Everything wrong with the Gulshan attack reactions
As you’ve all heard by now, we had a hostage situation at the Holey Artisan Bakery in the evening of Friday, July 1st. The attack led to 28 death casualties among which 20 were hostages. In the midst of this entire ruckus, we as bystanders haven’t been doing much to help the situation either. Detailed reports on the outside and the inside situation of hostages were only giving these terrorists the upper hand. All the news channels had been recording live footage of the rescue team going in, and on July 2nd 10:20 AM, The Daily Star published a detailed report on the exchange of texts between two brothers, one of whom was trapped inside the bakery. Whether the texts sent by the hostage were genuine or monitored doesn’t matter. Publishing this on mainstream media is just endangering the lives of the hostages, making the rescue mission even more difficult. The terrorists already have an advantage; we are just making things easier for them.
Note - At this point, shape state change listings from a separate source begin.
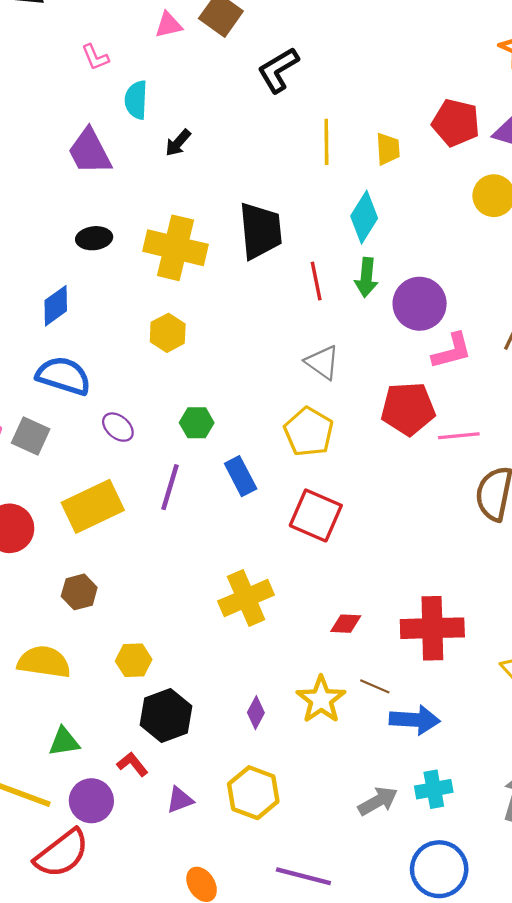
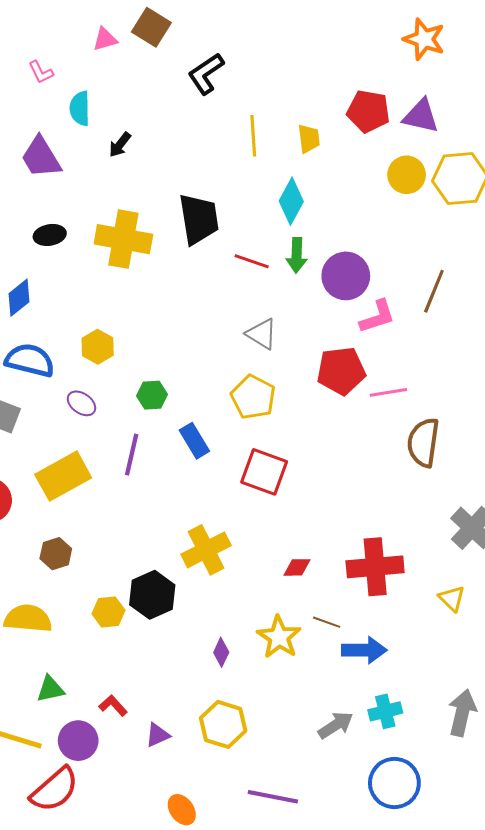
red line: (316, 281) -> (252, 261), turned -56
yellow hexagon: (168, 333) -> (98, 347), moved
black hexagon: (166, 715) -> (152, 595), moved

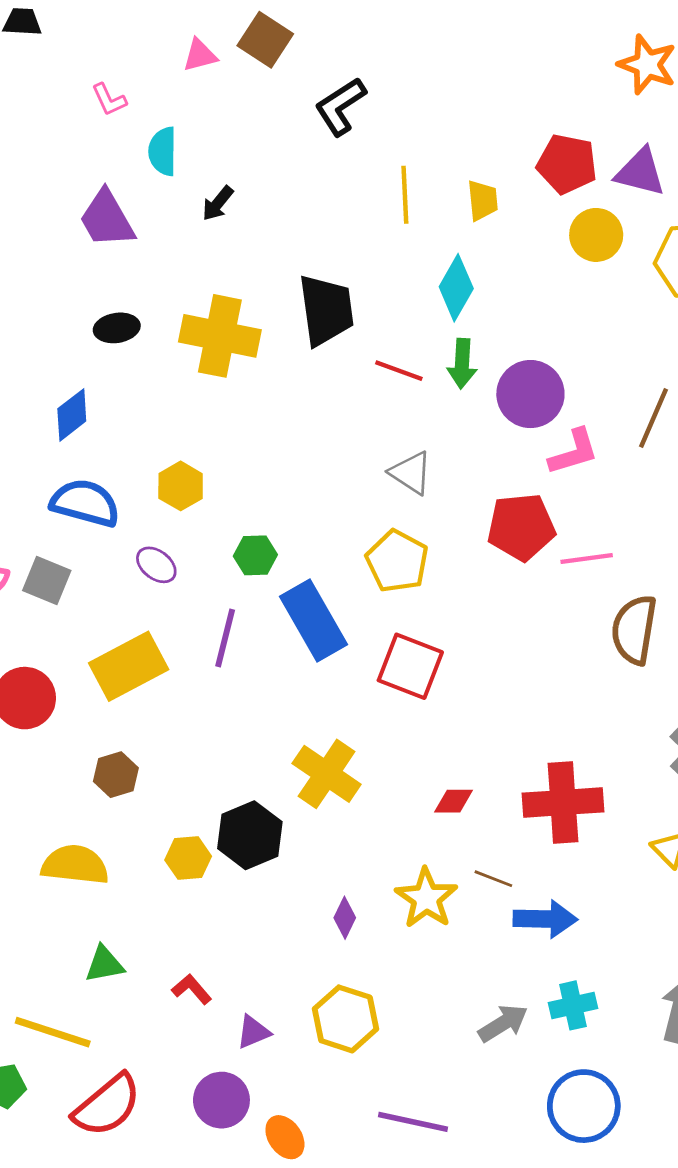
yellow circle: (407, 175) -> (596, 235), moved
blue rectangle: (194, 441) -> (314, 620), size x1.6
yellow cross: (206, 550) -> (327, 774), turned -30
purple circle: (78, 741) -> (221, 1100), moved

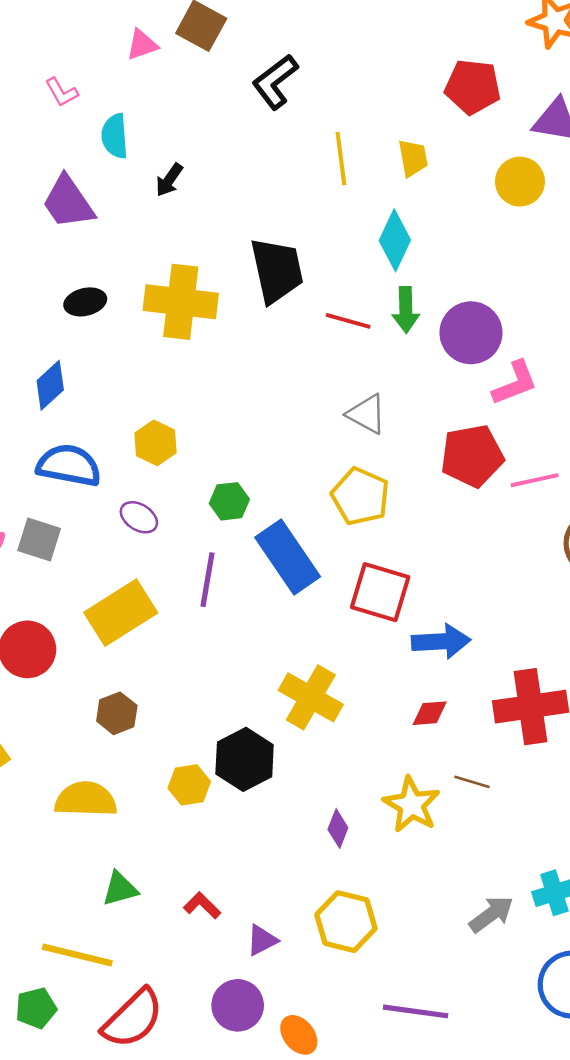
red pentagon: (567, 164) -> (473, 87), moved
blue arrow: (545, 919) -> (441, 641), moved

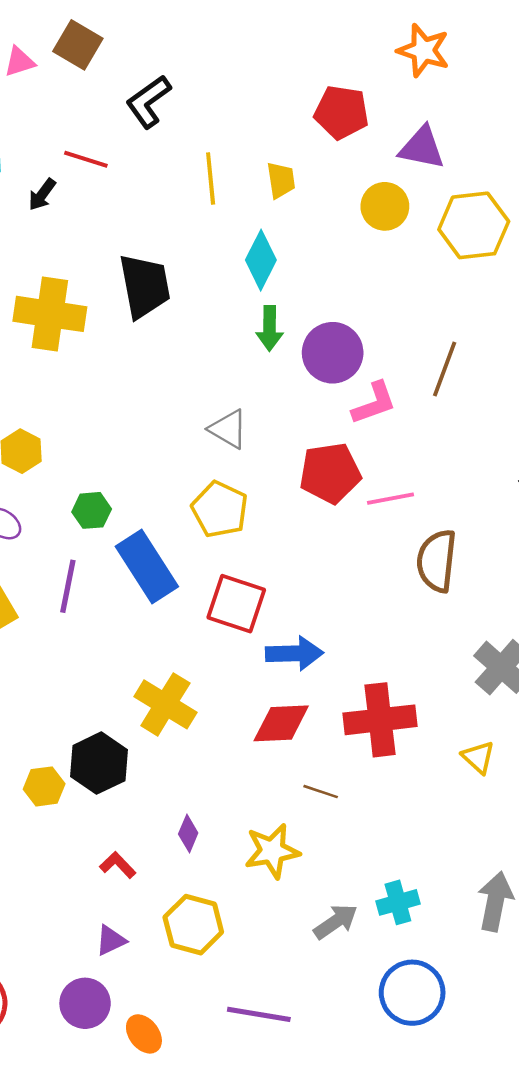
red line: (348, 321) -> (86, 159), moved
red diamond: (430, 713) -> (281, 723), size x1.6
yellow star: (412, 805) -> (272, 851), moved, turned 30
red L-shape: (202, 905) -> (118, 865), moved

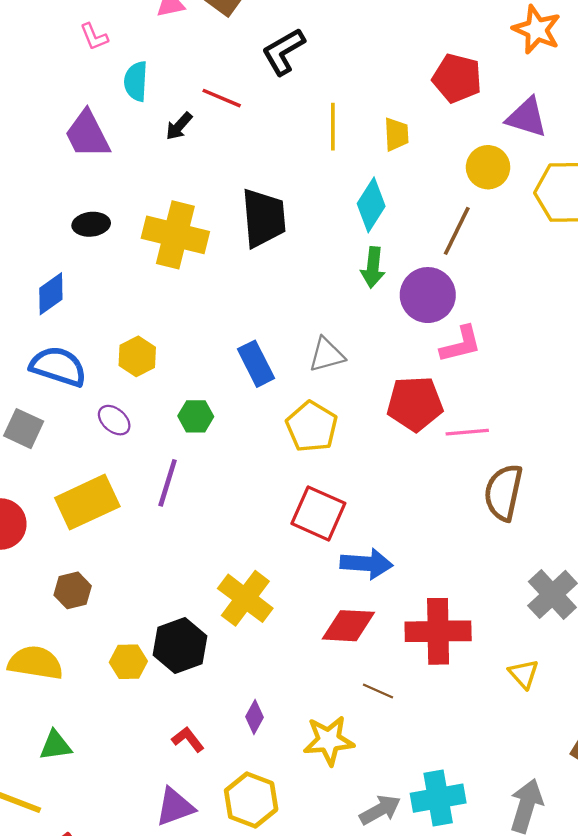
brown line: (445, 369) -> (457, 231), moved
gray triangle: (228, 429) -> (327, 355), turned -51
blue rectangle: (147, 567) -> (256, 364), moved, size x0.7
cyan cross: (398, 902) -> (438, 798), size x1.4
purple triangle: (111, 940) -> (175, 807), size x1.4

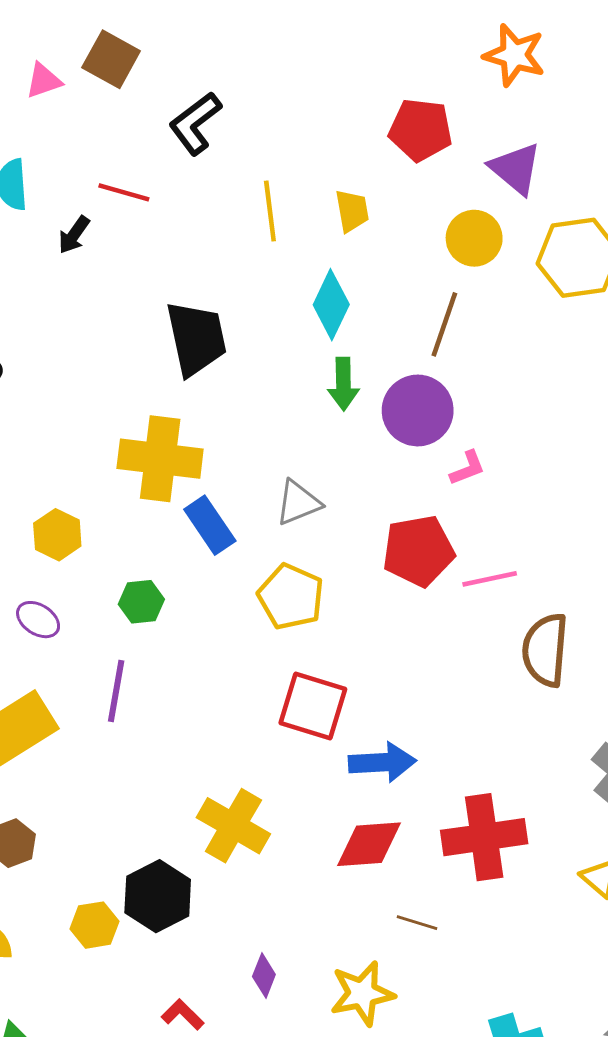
purple triangle: (527, 117) -> (516, 169), turned 30
yellow cross: (175, 235) -> (160, 459), moved
pink L-shape: (461, 344) -> (468, 468), size x0.7

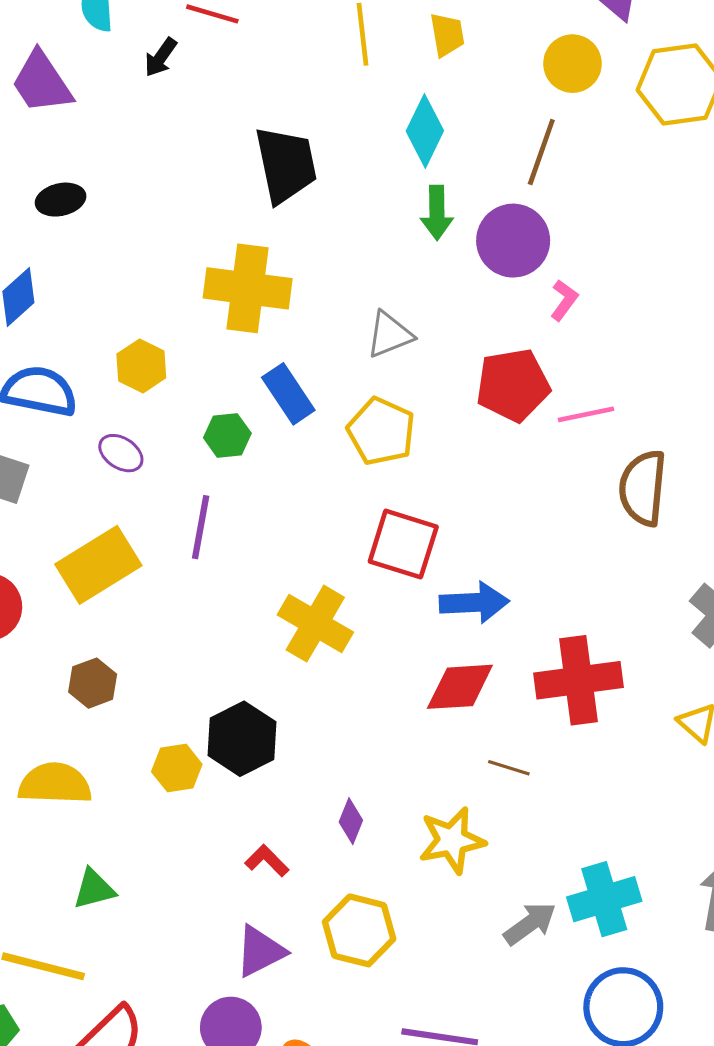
pink L-shape: (468, 468) -> (564, 300), turned -33
blue rectangle: (210, 525) -> (288, 394), moved
yellow cross: (233, 826) -> (315, 624), moved

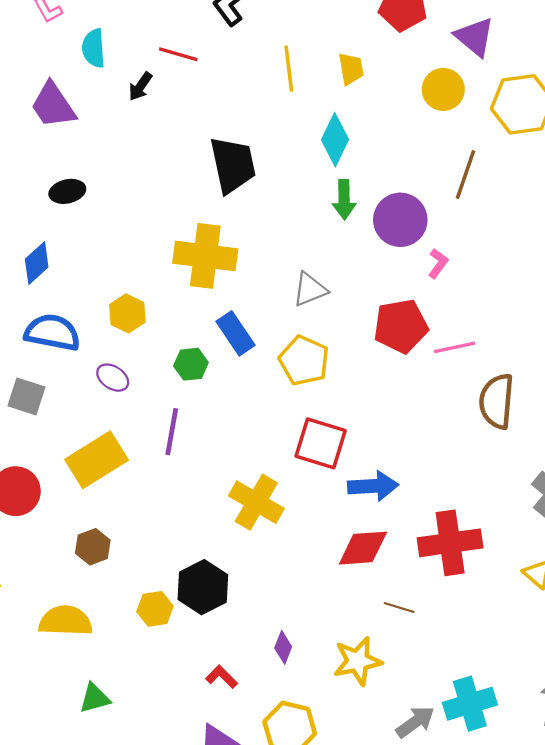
brown line: (541, 152) -> (466, 175), moved

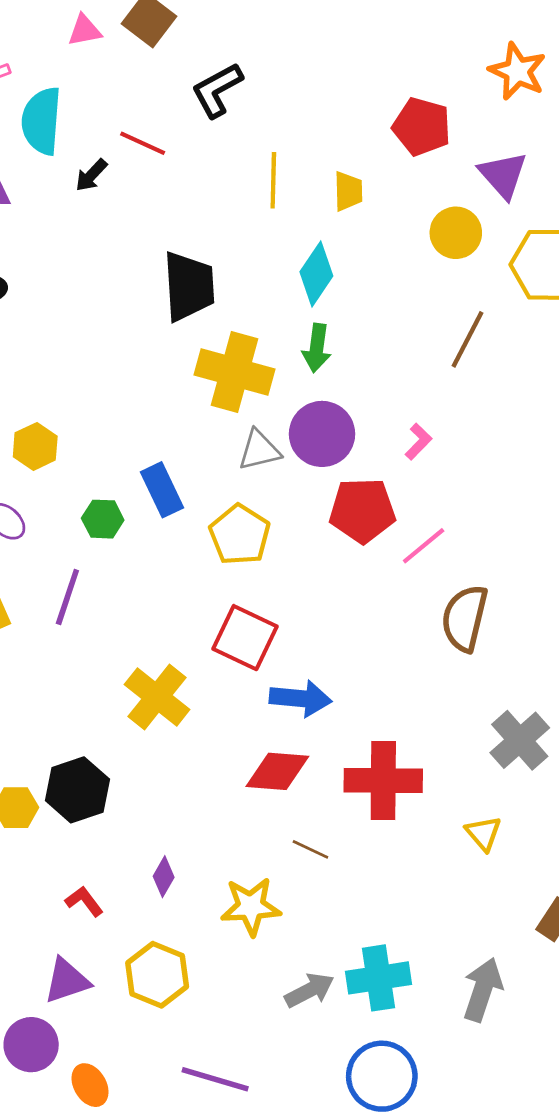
cyan semicircle: (94, 48) -> (42, 121), size x1.4
purple circle: (400, 220) -> (322, 434), moved
yellow cross: (205, 256) -> (235, 372), moved
pink line: (455, 347) -> (424, 546), turned -36

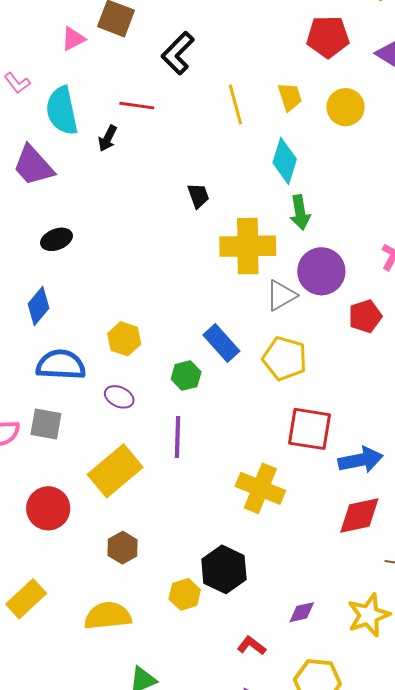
yellow circle: (456, 233) -> (346, 107), moved
black trapezoid: (189, 286) -> (198, 196), size x0.5
red pentagon: (362, 510) -> (365, 316), size x0.7
purple diamond: (164, 877) -> (302, 612), turned 64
I know that it is the media’s job to publish as much info as they can gather. However, for the sake of the lives being endangered, the information should be released strategically. No information leakage could be of greater worth than the life of an actual human being.
The same goes for social media. I’ve come across many posts playing the blame game regarding the hostage situation. A lot of them were criticizing the police force for being “stupid”, while many have passed it off as a government plot. My point is: you’re not doing anything to help the situation. Yes, our police force may be corrupt to an extent. So is our government. But at times of a national crisis, they are the ones best qualified to handle the situation, while we as bystanders can only watch from the sidelines and pray for the best. Criticizing the folks who are trying to fix a dire situation is the worst thing you can do. These policemen work for 20-30,000 Tk per month. We blame them for being bribe takers. But that evening, they were the ones who risked their lives for the sake of this city. I wonder how many citizens would be willing to trade places with them for that salary. Or even five times that salary? Certainly not your favorite celebrities.
But nevertheless, I’m not here to generate more hate. We have suffered a terrible loss. What terrifies me even more is that I could’ve been among them. When I’m in Dhaka for the summer, I hang out with my friends as well. Just like the Berkeley and Emory students who lost their lives in the attack. So instead of criticizing, or hating on a religion or nationality, I ask you to spread love. For love is always stronger than hate.